§ **WORK TASK**
From the entries below, reproduce exactly the lines from the one with "Levende Fugle" through the one with "MCCB 3P 100A ABN103c LS", both included, without images.

Transcribed page contents:
————————

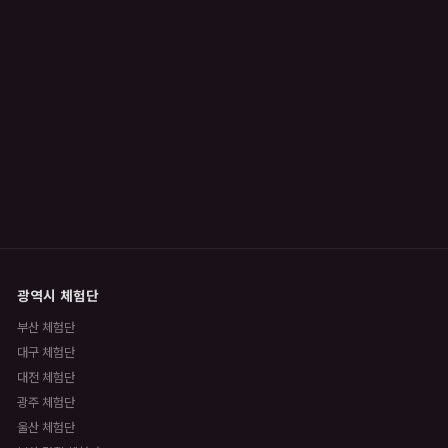
광역시 체험단
부산 체험단
대구 체험단
대전 체험단
광주 체험단
울산 체험단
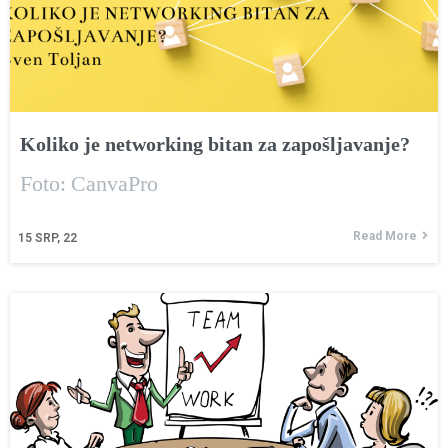
Koliko je networking bitan za zapošljavanje?
Foto: CanvaPro
Read More
15
SRP, 22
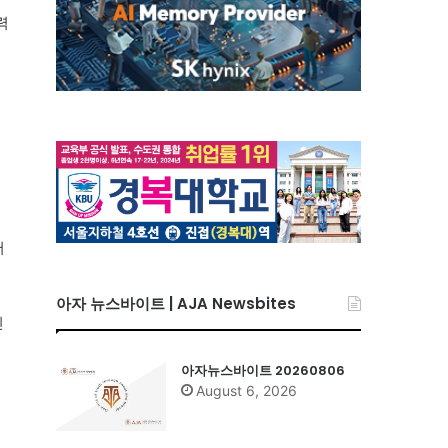
력
서
아자 뉴스바이트 | AJA Newsbites
인
아자뉴스바이트 20260806
August 6, 2026
펼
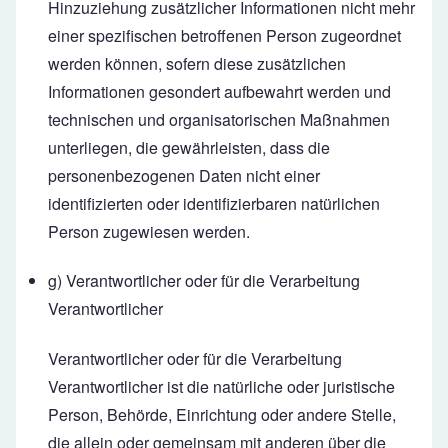
Hinzuziehung zusätzlicher Informationen nicht mehr
einer spezifischen betroffenen Person zugeordnet
werden können, sofern diese zusätzlichen
Informationen gesondert aufbewahrt werden und
technischen und organisatorischen Maßnahmen
unterliegen, die gewährleisten, dass die
personenbezogenen Daten nicht einer
identifizierten oder identifizierbaren natürlichen
Person zugewiesen werden.
g) Verantwortlicher oder für die Verarbeitung
Verantwortlicher
Verantwortlicher oder für die Verarbeitung
Verantwortlicher ist die natürliche oder juristische
Person, Behörde, Einrichtung oder andere Stelle,
die allein oder gemeinsam mit anderen über die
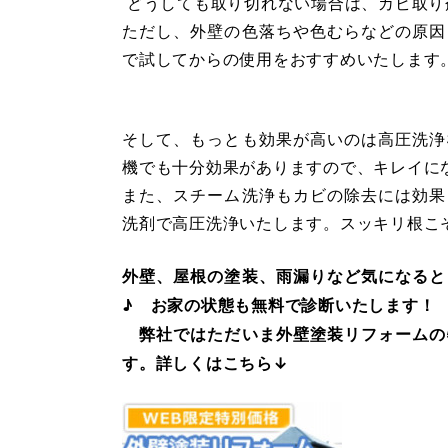
どうしても取り切れない場合は、カビ取り
ただし、外壁の色落ちや色むらなどの原因
で試してからの使用をおすすめいたします
そして、もっとも効果が高いのは高圧洗浄
機でも十分効果がありますので、キレイに
また、スチーム洗浄もカビの除去には効果
洗剤で高圧洗浄いたします。スッキリ根こそ
外壁、屋根の塗装、雨漏りなど気になると
♪ お家の状態も無料で診断いたします！
弊社ではただいま外壁塗装リフォームの
す。詳しくはこちら↓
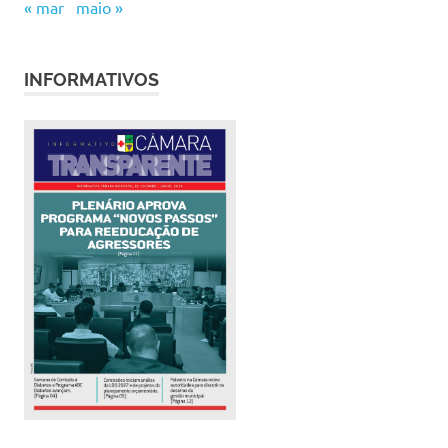
« mar
maio »
INFORMATIVOS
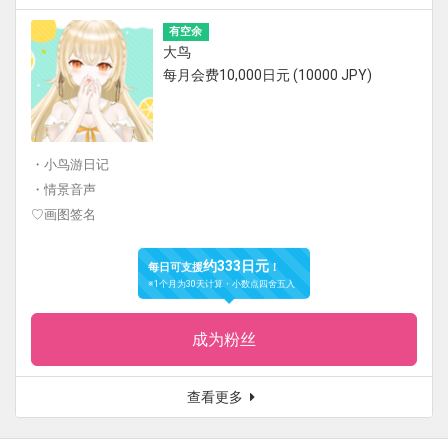
有空余
大鸟
每月会费10,000日元 (10000 JPY)
・小鸟游日记
・情景音声
♡画图签名
约333日元
每日可支援
！
※1个月为30天计算・小数点四舍五入
成为粉丝
查看更多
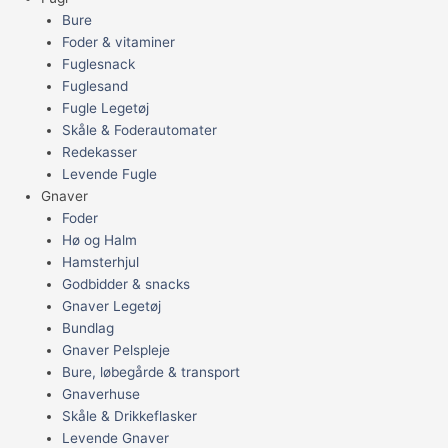
Bure
Foder & vitaminer
Fuglesnack
Fuglesand
Fugle Legetøj
Skåle & Foderautomater
Redekasser
Levende Fugle
Gnaver
Foder
Hø og Halm
Hamsterhjul
Godbidder & snacks
Gnaver Legetøj
Bundlag
Gnaver Pelspleje
Bure, løbegårde & transport
Gnaverhuse
Skåle & Drikkeflasker
Levende Gnaver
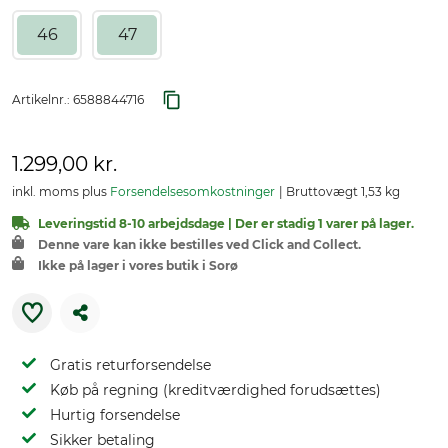
46
47
Artikelnr.:
6588844716
1.299,00 kr.
inkl. moms plus
Forsendelsesomkostninger
Bruttovægt 1,53 kg
Leveringstid 8-10 arbejdsdage | Der er stadig 1 varer på lager.
Denne vare kan ikke bestilles ved Click and Collect.
Ikke på lager i vores butik i Sorø
Gratis returforsendelse
Køb på regning (kreditværdighed forudsættes)
Hurtig forsendelse
Sikker betaling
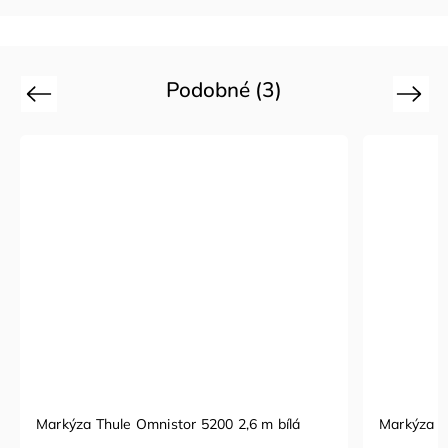
Podobné (3)
Previous
Next
Markýza Thule Omnistor 5200 2,6 m bílá
Markýza F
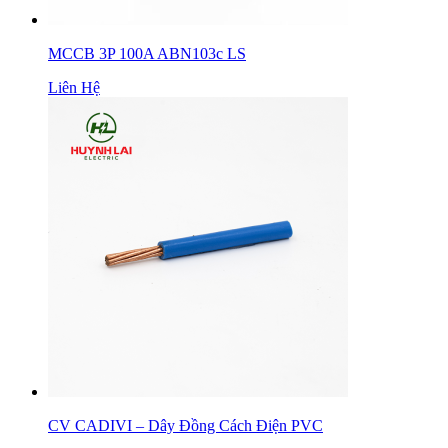
MCCB 3P 100A ABN103c LS
Liên Hệ
CV CADIVI – Dây Đồng Cách Điện PVC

————————

§ **ANSWER SPACE**
Levende Fugle
Gnaver
Foder
Hø og Halm
Hamsterhjul
Godbidder & snacks
Gnaver Legetøj
Bundlag
Gnaver Pelspleje
Bure, løbegårde & transport
Gnaverhuse
Skåle & Drikkeflasker
Levende Gnaver
46
47
Artikelnr.:
6588844716
1.299,00 kr.
inkl. moms plus
Forsendelsesomkostninger
Bruttovægt 1,53 kg
Leveringstid 8-10 arbejdsdage | Der er stadig 1 varer på lager.
Denne vare kan ikke bestilles ved Click and Collect.
Ikke på lager i vores butik i Sorø
Gratis returforsendelse
Køb på regning (kreditværdighed forudsættes)
Hurtig forsendelse
Sikker betaling
Podobné (3)
Previous
Next
Markýza Thule Omnistor 5200 2,6 m bílá
Markýza F
MCCB 3P 100A ABN103c LS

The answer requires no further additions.